Interestingly, version 2 of the paper came out on March 19. Now the paper did not talk about the problem of overestimating the virus at all. Instead, the paper had changed the framing substantially. However, this version has so far received less attention (compared to the first version). It is interesting that the paper changes its focus from ‘overestimating the severity of the crisis’ (version 1) to ‘successful containment’ (version 2) once the researchers themselves (economists, of course) acknowledged the severity of the crisis.

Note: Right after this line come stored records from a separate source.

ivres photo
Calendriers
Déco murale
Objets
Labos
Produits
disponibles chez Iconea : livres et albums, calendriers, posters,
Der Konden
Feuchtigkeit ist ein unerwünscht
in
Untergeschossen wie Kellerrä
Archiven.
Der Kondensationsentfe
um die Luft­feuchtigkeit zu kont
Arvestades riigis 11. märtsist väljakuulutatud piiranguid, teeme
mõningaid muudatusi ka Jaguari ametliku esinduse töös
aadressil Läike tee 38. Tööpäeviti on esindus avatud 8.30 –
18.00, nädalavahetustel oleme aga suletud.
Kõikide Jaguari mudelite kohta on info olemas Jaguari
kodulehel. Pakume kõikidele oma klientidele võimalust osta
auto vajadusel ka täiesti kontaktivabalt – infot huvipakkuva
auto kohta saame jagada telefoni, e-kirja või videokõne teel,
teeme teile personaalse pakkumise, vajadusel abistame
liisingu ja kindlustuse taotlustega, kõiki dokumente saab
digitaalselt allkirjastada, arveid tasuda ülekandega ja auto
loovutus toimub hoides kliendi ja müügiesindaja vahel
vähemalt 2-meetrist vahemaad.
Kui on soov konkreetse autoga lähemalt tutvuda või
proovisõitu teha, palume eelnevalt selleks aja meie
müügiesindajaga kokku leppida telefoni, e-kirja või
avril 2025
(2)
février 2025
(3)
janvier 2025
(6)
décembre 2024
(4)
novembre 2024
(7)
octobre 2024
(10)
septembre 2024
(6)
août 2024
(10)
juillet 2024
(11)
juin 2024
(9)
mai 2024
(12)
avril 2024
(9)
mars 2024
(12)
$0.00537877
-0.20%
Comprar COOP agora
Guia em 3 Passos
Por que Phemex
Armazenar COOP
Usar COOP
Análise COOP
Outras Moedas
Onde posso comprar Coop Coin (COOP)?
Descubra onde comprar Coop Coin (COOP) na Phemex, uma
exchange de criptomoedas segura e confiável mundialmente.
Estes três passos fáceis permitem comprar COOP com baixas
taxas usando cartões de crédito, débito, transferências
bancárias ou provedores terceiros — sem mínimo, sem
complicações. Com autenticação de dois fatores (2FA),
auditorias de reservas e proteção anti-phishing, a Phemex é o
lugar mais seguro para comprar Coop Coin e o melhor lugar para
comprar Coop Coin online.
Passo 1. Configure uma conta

The paper in question got several limitations but my criticism is not related to the findings or specific methodological choices. Instead, I am critical towards the extent to which social scientists can (and should) bring important research into the world these days (taking the high level of uncertainty into account). Again, I am not saying that we will not see good social science research coming out of the COVID-19 pandemic. However, for consumers of social science research I suggest that you remain skeptical towards all of the papers coming out these days (independent of whether they are peer-reviewed or not).

Another important aspect to keep in mind is data quality. Data is not cheap and a lot of the research we see coming out these days will rely on data that we know is less than ideal. We will see a lot of small samples (most of them collected on mTurk) and surveys of a questionable quality. However, the challenge is not only with self-reported data in surveys.

I have already seen multiple papers using Google search data to study topics such as racial prejudice, economic anxiety and religiosity in relation to the COVID-19 pandemic. We might learn a lot from this body of research but we should be aware of a lot of the limitations with such data (see this blog post for more info). My concern is that there are very specific limitations to what kind of inferences we can make using such time-series data in the time of COVID-19.

More generally, the COVID-19 pandemic is not a good case for a lot of social science questions. This article describes the challenge: “The best natural experiments usually look at similar groups of people where one group experiences a very specific change”. The problem with the COVID-19 pandemic is that everybody is affected (“treated”) by the pandemic and we cannot make sensible counterfactual claims on the impact of specific initiatives these days. For example, if we are interested in the impact of lockdowns, such lockdowns will not be exogenous to the crisis and other relevant factors.

I am not the only one to be concerned about the quality of the research coming out these days and the potential implications. Anne Scheel describes it best here: “My point is not that all of this research is pointless or harmful — some of it may have a genuine positive impact. But I do feel that our concern about the extremely unusual and serious situation we’re in leads us to overlook the potential costs of conducting and consuming research in emergency mode.” Also, I agree 100% with the points made by Stuart Ritchie here.

Social science will contribute with a lot of interesting research related to the COVID-19 global pandemic. However, we should remain skeptical towards a lot of the work coming out these days.